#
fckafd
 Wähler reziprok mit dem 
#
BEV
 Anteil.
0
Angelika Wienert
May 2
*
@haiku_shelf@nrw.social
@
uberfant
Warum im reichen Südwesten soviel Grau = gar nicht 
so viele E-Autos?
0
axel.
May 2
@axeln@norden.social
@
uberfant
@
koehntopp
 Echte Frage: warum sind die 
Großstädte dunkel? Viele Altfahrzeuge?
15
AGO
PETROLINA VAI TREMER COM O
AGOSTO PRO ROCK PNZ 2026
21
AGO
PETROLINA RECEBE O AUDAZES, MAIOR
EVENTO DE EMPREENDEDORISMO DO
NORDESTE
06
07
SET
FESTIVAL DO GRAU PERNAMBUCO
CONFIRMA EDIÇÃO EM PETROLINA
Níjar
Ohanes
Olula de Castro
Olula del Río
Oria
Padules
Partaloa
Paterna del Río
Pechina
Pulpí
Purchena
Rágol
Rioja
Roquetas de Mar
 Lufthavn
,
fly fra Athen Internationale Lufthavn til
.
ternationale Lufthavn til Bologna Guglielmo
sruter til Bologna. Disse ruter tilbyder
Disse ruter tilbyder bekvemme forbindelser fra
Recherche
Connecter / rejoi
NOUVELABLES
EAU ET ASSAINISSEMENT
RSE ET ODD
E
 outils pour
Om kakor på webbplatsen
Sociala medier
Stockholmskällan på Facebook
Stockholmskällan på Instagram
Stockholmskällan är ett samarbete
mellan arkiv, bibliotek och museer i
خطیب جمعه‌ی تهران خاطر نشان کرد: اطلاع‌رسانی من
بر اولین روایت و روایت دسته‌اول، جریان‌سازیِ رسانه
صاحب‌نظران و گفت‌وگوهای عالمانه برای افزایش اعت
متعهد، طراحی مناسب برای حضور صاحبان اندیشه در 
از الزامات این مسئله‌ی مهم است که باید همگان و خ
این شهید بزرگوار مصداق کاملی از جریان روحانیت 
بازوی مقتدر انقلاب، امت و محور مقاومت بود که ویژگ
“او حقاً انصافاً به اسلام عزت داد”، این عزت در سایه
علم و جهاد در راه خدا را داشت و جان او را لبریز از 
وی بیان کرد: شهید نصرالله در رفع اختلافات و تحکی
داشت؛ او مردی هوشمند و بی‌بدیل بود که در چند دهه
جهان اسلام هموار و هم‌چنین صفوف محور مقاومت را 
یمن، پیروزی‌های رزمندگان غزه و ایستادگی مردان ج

* TASK TO CARRY OUT
The string "جریان" may appear in lines of the entries above. Say how many such lines there are, as a number only.

* OUTPUT
2